Further, Newstart being indexed by the Howard government to inflation, not average wages (unlike the pension), has made it utterly inadequate at around 60 per cent of the pension (prior to the coronavirus supplement or JobSeeker). Most on Newstart couldn’t afford rent, food and transport to seek work. With the IMF predicting a circa 9 per cent unemployment rate by the end of this year, and with as many likely to be under-employed, this is a massive generational injustice, risking a new generation of despair, the COVID-generation.
The renaming of Newstart to JobSeeker and the doubling of benefits until 29 September was a positive step. Sadly, the government then cut the rate by around 20 per cent, contrary to the advice of 60 per cent of economists surveyed and the Business Council of Australia. The expectation of further cuts early in 2021, possibly back to $40 a day, makes no economic or equitable sense. The reductions as they currently stand leave 1.6 million workers struggling to survive on a bare $58 a day, up from Newstart’s $40, but still below the poverty line. The original increase was premised on having one wave of the pandemic. Now that a second wave has hit Victoria and threatens NSW, and affects Australia’s supply chain, the original increase should be retained.
The government’s pragmatism is giving way to its default ideology, leaked by Treasurer Josh Frydenberg’s back-to-the-’80s lionising of Thatcher and Reagan austerity, except for increased spending on warfare over welfare.

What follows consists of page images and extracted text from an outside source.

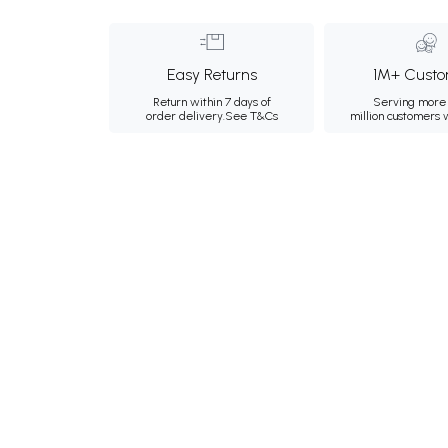
Easy Returns
1M+ Custo
Return within 7 days of
Serving more 
order delivery.
See T&Cs
million customers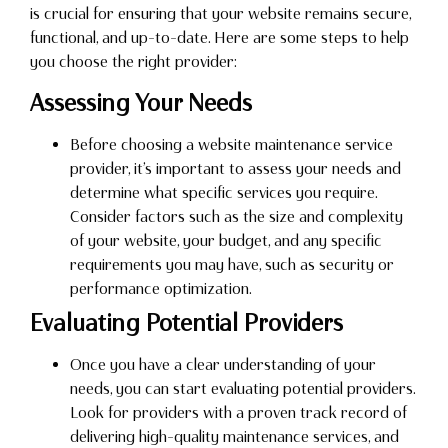
is crucial for ensuring that your website remains secure,
functional, and up-to-date. Here are some steps to help
you choose the right provider:
Assessing Your Needs
Before choosing a website maintenance service
provider, it’s important to assess your needs and
determine what specific services you require.
Consider factors such as the size and complexity
of your website, your budget, and any specific
requirements you may have, such as security or
performance optimization.
Evaluating Potential Providers
Once you have a clear understanding of your
needs, you can start evaluating potential providers.
Look for providers with a proven track record of
delivering high-quality maintenance services, and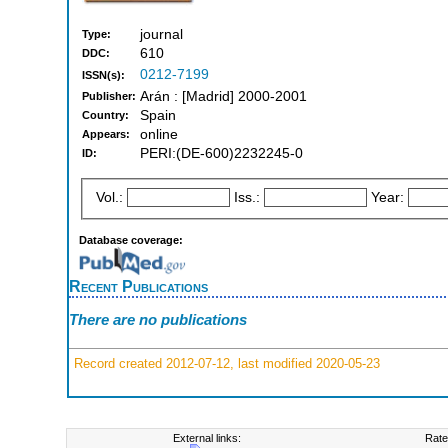
journal
Type:
610
DDC:
0212-7199
ISSN(s):
Arán : [Madrid] 2000-2001
Publisher:
Spain
Country:
online
Appears:
PERI:(DE-600)2232245-0
ID:
Vol.:
Iss.:
Year:
Database coverage:
Recent Publications
There are no publications
Record created 2012-07-12, last modified 2020-05-23
External links:
Rate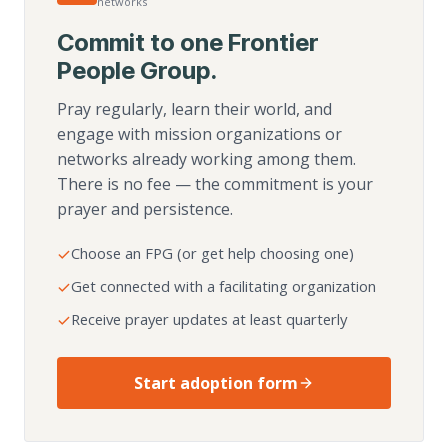
networks
Commit to one Frontier
People Group.
Pray regularly, learn their world, and
engage with mission organizations or
networks already working among them.
There is no fee — the commitment is your
prayer and persistence.
Choose an FPG (or get help choosing one)
Get connected with a facilitating organization
Receive prayer updates at least quarterly
Start adoption form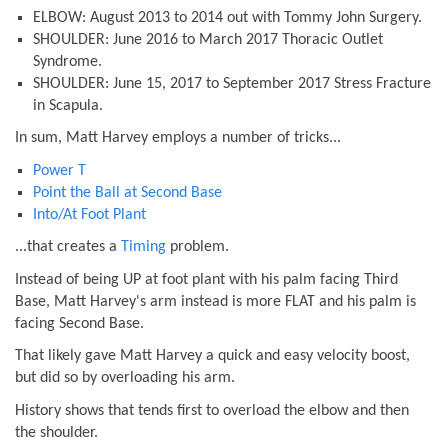
ELBOW: August 2013 to 2014 out with Tommy John Surgery.
SHOULDER: June 2016 to March 2017 Thoracic Outlet
Syndrome.
SHOULDER: June 15, 2017 to September 2017 Stress Fracture
in Scapula.
In sum, Matt Harvey employs a number of tricks...
Power T
Point the Ball at Second Base
Into/At Foot Plant
...that creates a
Timing
problem.
Instead of being UP at foot plant with his palm facing Third
Base, Matt Harvey's arm instead is more FLAT and his palm is
facing Second Base.
That likely gave Matt Harvey a quick and easy velocity boost,
but did so by overloading his arm.
History shows that tends first to overload the elbow and then
the shoulder.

The idea that originally increasing JobSeeker created a disincentive to work was from 'dole bludger' anecdotage, blind to there currently being only one job vacancy for every 13 people on JobSeeker or Youth Allowance. These COVID-19 compensation measures (including turning super savings into job insurance) are too little too late to address major generational and gender justice implications likely to lead to at least another decade of demoralisation for younger people and many women still reeling from the GFC.
God’s people need to wake up to these challenges so that Australia doesn’t sleepwalk into becoming a ‘hiber-nation’.
Gordon Preece is Director of Ethos; Director of the Religion and Social Policy Network, University of Divinity; and Senior Policy Officer for Catholic Social Services Victoria.